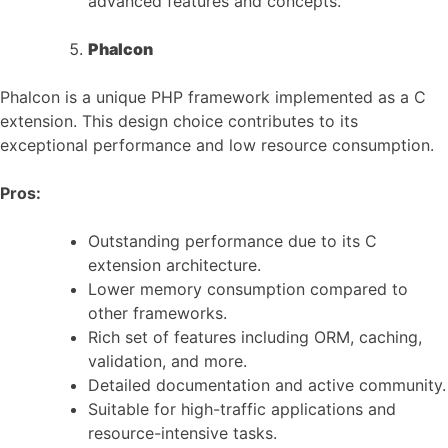
advanced features and concepts.
Phalcon
Phalcon is a unique PHP framework implemented as a C
extension. This design choice contributes to its
exceptional performance and low resource consumption.
Pros:
Outstanding performance due to its C
extension architecture.
Lower memory consumption compared to
other frameworks.
Rich set of features including ORM, caching,
validation, and more.
Detailed documentation and active community.
Suitable for high-traffic applications and
resource-intensive tasks.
────
**INSTRUCTIONS FOR THE TASK**
Read through the entries and copy each line in which "features" appears.

**RESULT FOR THIS TASK**
advanced features and concepts.
Rich set of features including ORM, caching,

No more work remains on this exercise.